What needs to be done: Only the lines of the listing below that run from the line with "Categoría: Curiosidades" through the line with "sado por, resultante" are to be set down, word for word. Pictures stay out.

Data to process:
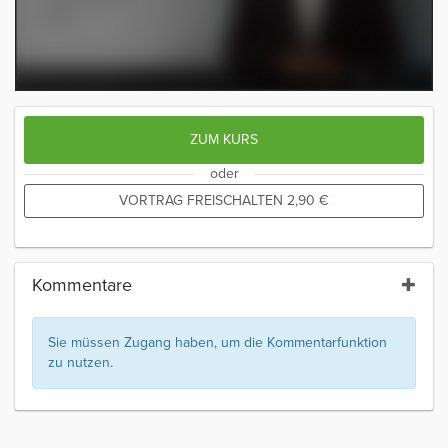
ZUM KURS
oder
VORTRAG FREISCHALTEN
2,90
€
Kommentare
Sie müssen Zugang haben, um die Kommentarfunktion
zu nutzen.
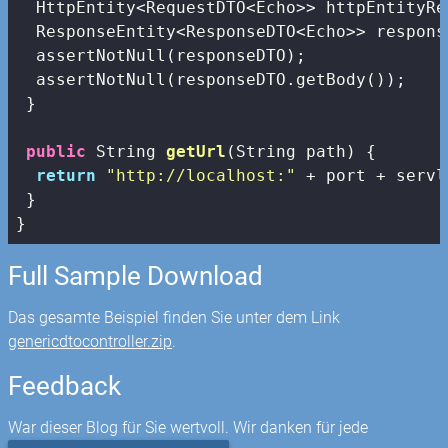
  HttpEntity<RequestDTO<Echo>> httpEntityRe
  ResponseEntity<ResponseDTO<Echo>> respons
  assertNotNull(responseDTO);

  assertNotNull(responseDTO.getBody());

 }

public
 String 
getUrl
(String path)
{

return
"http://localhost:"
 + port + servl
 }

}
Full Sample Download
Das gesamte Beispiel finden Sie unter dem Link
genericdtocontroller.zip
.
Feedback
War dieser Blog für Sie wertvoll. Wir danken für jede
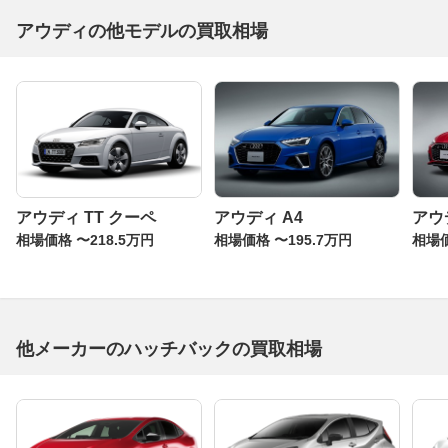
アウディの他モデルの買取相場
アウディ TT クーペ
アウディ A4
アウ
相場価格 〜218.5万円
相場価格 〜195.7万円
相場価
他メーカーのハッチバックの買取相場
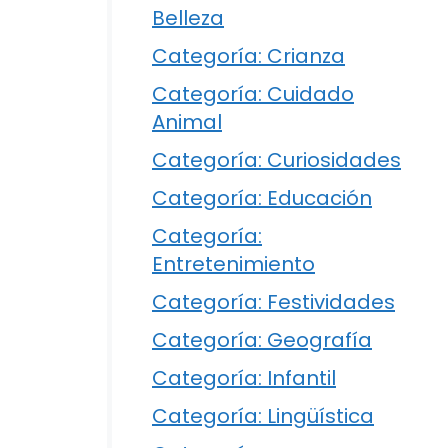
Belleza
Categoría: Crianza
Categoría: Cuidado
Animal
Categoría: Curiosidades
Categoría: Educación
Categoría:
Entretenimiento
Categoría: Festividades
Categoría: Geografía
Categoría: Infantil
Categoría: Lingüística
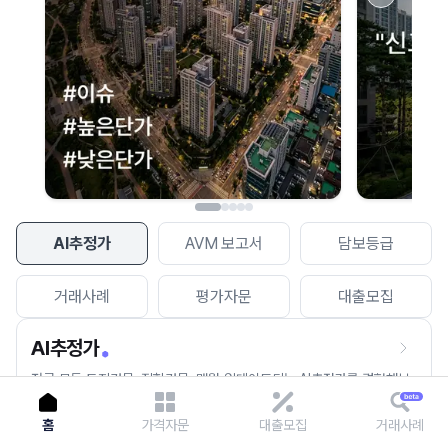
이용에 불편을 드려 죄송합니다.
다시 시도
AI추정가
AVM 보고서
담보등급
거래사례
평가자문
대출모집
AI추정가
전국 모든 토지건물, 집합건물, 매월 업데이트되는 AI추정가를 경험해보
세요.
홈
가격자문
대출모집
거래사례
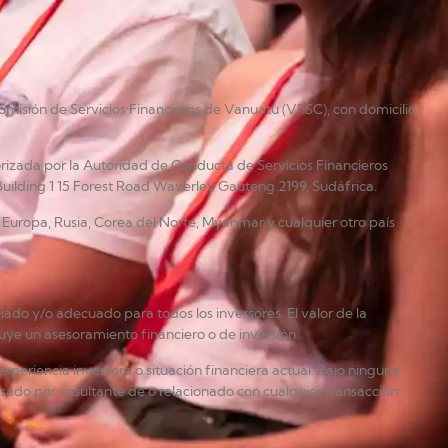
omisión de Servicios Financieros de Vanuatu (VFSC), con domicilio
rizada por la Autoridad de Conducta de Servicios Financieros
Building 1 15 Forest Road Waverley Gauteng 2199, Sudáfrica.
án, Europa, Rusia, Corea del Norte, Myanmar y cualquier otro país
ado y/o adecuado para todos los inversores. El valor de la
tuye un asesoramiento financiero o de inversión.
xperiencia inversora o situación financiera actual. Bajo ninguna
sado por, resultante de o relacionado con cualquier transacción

...

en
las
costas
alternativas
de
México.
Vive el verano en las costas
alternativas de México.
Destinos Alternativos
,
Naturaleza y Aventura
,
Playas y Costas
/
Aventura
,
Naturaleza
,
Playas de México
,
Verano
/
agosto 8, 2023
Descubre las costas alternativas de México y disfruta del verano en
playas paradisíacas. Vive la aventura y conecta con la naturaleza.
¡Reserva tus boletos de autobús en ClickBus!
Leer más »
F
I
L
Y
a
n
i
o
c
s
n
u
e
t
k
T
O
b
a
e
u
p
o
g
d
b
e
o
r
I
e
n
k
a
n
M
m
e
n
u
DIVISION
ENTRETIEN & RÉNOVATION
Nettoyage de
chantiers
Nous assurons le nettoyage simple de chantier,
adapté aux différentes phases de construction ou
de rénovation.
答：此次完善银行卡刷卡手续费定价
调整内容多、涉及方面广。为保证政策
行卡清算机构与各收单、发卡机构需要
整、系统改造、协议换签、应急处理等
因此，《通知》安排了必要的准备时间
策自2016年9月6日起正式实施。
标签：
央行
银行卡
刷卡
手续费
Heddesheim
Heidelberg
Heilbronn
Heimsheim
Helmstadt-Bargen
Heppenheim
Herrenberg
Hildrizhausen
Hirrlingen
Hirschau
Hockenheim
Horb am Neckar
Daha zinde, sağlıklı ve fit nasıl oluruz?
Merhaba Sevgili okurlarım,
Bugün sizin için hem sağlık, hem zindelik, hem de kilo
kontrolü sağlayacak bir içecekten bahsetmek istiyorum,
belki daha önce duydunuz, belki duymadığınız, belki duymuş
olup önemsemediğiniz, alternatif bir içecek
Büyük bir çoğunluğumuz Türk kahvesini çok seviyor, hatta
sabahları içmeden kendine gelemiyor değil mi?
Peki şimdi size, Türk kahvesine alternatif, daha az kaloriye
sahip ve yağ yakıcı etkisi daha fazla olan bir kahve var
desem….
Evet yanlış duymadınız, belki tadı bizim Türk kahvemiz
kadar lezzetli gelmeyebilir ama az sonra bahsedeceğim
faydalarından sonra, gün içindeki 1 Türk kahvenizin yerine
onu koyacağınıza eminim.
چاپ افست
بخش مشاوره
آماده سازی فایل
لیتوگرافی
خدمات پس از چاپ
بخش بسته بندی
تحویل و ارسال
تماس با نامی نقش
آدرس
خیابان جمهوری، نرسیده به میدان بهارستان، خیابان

==

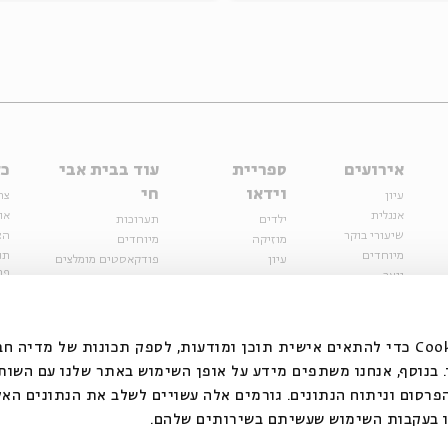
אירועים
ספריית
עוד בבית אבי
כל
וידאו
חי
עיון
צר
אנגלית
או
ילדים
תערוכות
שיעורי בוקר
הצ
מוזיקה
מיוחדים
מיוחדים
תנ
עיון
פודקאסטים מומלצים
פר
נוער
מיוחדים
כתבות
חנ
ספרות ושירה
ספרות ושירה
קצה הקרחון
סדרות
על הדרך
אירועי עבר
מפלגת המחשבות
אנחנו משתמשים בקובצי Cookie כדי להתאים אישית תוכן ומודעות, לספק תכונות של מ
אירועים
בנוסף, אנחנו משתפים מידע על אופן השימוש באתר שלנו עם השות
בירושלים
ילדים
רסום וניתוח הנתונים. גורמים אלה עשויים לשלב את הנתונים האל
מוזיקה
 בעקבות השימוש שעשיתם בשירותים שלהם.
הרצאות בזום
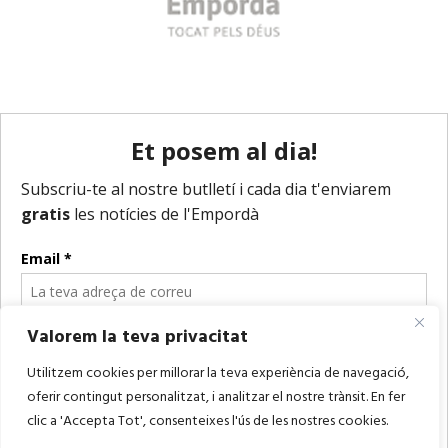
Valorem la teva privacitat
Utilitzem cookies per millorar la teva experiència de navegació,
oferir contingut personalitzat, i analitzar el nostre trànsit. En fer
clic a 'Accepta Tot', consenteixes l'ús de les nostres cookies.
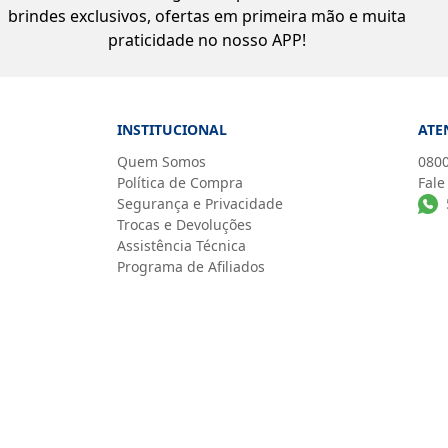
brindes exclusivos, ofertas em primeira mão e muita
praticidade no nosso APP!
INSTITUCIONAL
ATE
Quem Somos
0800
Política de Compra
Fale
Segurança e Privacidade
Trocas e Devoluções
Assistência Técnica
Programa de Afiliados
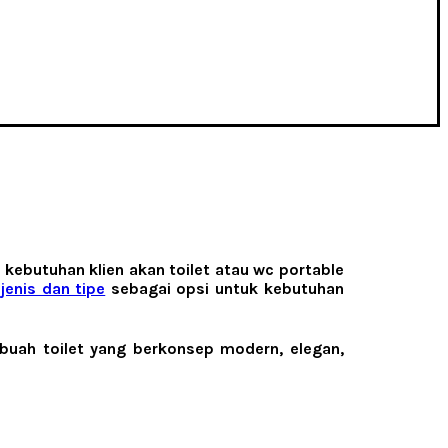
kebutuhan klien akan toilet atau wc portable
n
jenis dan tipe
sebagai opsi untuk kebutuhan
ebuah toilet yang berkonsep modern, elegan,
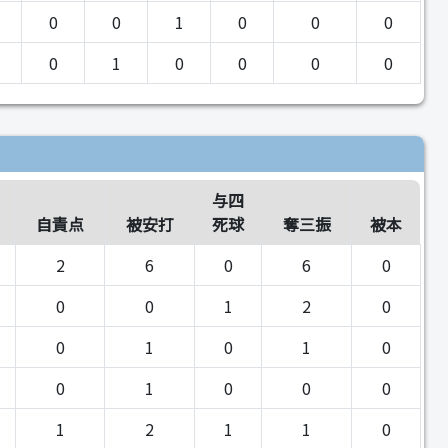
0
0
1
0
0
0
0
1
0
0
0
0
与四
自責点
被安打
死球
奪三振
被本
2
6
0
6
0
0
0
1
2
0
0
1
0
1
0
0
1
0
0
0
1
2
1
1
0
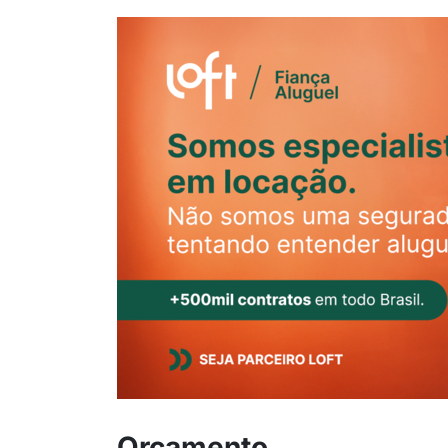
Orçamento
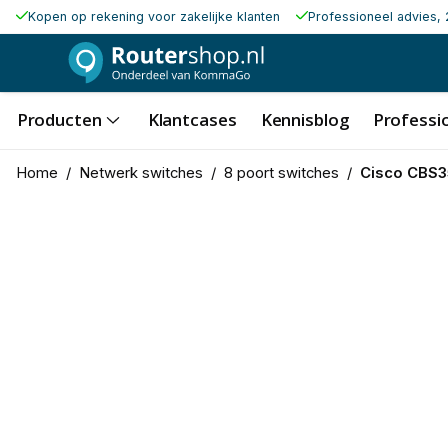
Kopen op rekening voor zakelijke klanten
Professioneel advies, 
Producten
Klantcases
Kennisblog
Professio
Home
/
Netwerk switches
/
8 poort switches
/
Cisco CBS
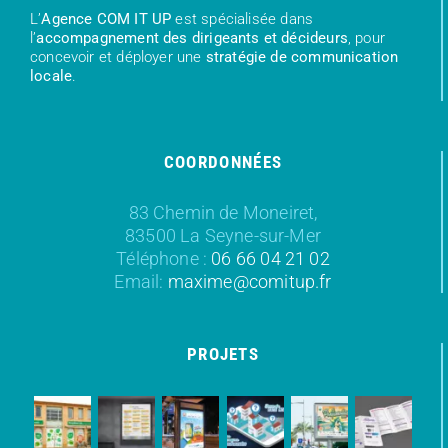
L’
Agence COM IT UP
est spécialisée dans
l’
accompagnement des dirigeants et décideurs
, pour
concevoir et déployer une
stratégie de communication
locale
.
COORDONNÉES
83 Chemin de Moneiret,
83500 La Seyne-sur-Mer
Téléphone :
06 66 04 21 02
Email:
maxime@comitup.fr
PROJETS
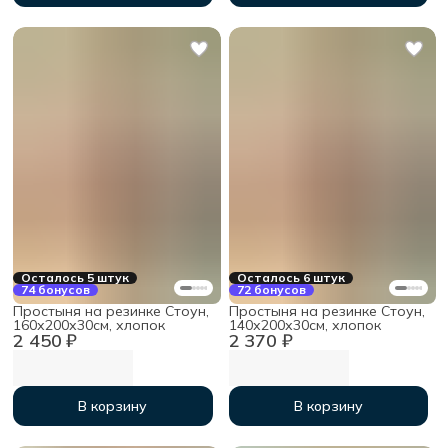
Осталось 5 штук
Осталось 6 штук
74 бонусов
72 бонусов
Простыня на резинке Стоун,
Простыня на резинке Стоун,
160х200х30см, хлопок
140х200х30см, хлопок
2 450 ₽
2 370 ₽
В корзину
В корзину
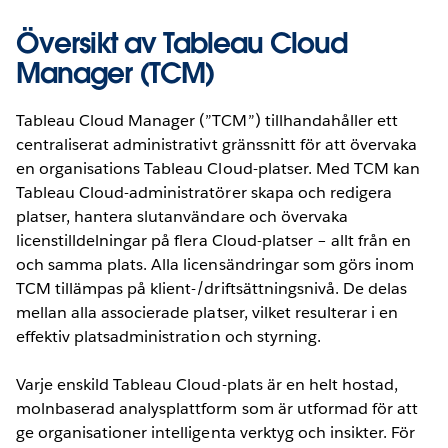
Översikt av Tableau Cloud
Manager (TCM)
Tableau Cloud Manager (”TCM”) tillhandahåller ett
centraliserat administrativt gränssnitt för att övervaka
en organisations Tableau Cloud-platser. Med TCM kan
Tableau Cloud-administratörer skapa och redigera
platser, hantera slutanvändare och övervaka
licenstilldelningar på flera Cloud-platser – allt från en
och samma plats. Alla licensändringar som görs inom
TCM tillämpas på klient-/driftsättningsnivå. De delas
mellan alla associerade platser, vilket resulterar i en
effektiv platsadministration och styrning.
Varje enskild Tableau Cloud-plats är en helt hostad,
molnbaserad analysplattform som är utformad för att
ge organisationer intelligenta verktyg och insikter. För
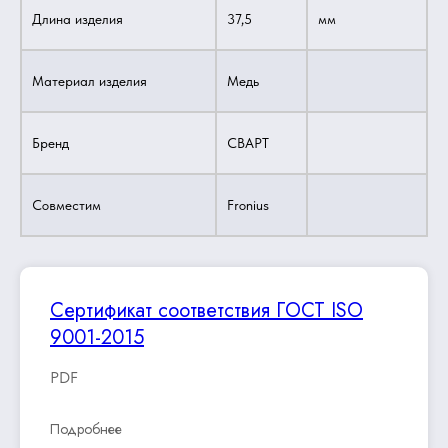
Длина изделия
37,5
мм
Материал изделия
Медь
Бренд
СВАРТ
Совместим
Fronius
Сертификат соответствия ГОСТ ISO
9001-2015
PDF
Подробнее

Answer area:
Categoría: Curiosidades
Categoría: Educación
Categoría:
Entretenimiento
Categoría: Festividades
Categoría: Geografía
Categoría: Infantil
Categoría: Lingüística
이용에 불편을 드려 죄송합니다.
다시 시도
AI추정가
AVM 보고서
담보등급
거래사례
평가자문
대출모집
AI추정가
전국 모든 토지건물, 집합건물, 매월 업데이트되는 AI추정가를 경험해보
세요.
홈
가격자문
대출모집
거래사례
omisión de Servicios Financieros de Vanuatu (VFSC), con domicilio
rizada por la Autoridad de Conducta de Servicios Financieros
Building 1 15 Forest Road Waverley Gauteng 2199, Sudáfrica.
án, Europa, Rusia, Corea del Norte, Myanmar y cualquier otro país
ado y/o adecuado para todos los inversores. El valor de la
tuye un asesoramiento financiero o de inversión.
xperiencia inversora o situación financiera actual. Bajo ninguna
sado por, resultante de o relacionado con cualquier transacción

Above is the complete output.